▶ **Information supplied**:

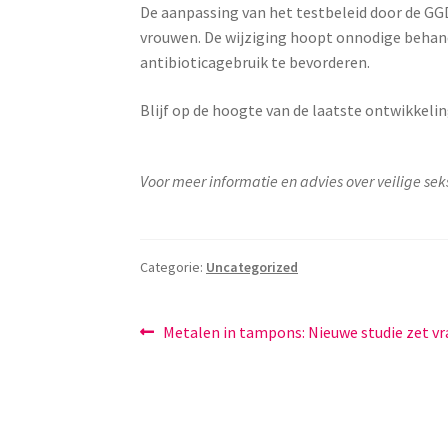
De aanpassing van het testbeleid door de GG
vrouwen. De wijziging hoopt onnodige behan
antibioticagebruik te bevorderen.
Blijf op de hoogte van de laatste ontwikkeling
Voor meer informatie en advies over veilige se
Categorie:
Uncategorized
Bericht
Vorig
Metalen in tampons: Nieuwe studie zet vra
bericht:
navigatie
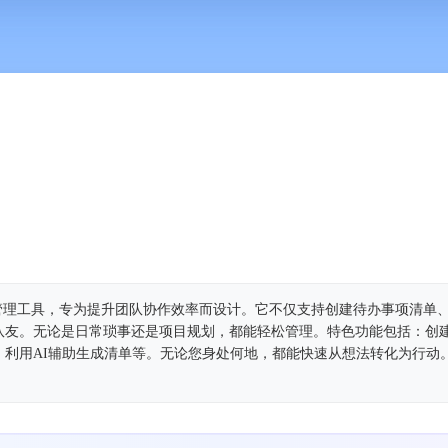
面的任务管理工具，专为提升团队协作效率而设计。它不仅支持创建待办事项清单
队友。无论是日常琐事还是项目规划，都能轻松管理。特色功能包括：创
、利用AI辅助生成清单等。无论您身处何地，都能快速从想法转化为行动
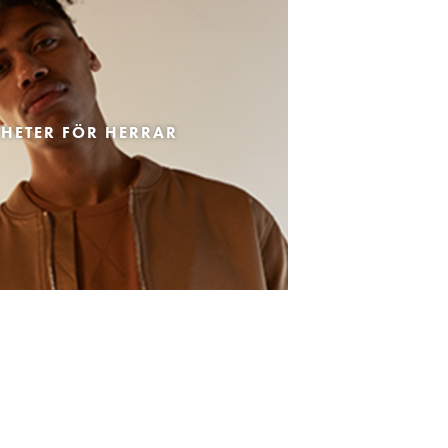
HETER FÖR HERRAR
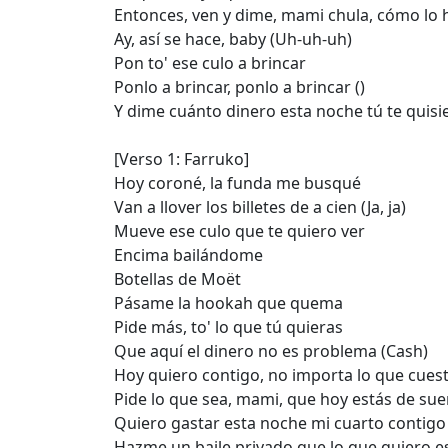
Entonces, ven y dime, mami chula, cómo lo
Ay, así se hace, baby (Uh-uh-uh)
Pon to' ese culo a brincar
Ponlo a brincar, ponlo a brincar ()
Y dime cuánto dinero esta noche tú te quisie
[Verso 1: Farruko]
Hoy coroné, la funda me busqué
Van a llover los billetes de a cien (Ja, ja)
Mueve ese culo que te quiero ver
Encima bailándome
Botellas de Moët
Pásame la hookah que quema
Pide más, to' lo que tú quieras
Que aquí el dinero no es problema (Cash)
Hoy quiero contigo, no importa lo que cues
Pide lo que sea, mami, que hoy estás de sue
Quiero gastar esta noche mi cuarto contigo
Hazme un baile privado que lo que quiero es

▶ **What needs to be done**:
Start with the line that contains "Encima bailándome", end with the last line of the entries, and please retype every line in that span exactly, with no others.

▶ **Finished exercise**:
Encima bailándome
Botellas de Moët
Pásame la hookah que quema
Pide más, to' lo que tú quieras
Que aquí el dinero no es problema (Cash)
Hoy quiero contigo, no importa lo que cues
Pide lo que sea, mami, que hoy estás de sue
Quiero gastar esta noche mi cuarto contigo
Hazme un baile privado que lo que quiero es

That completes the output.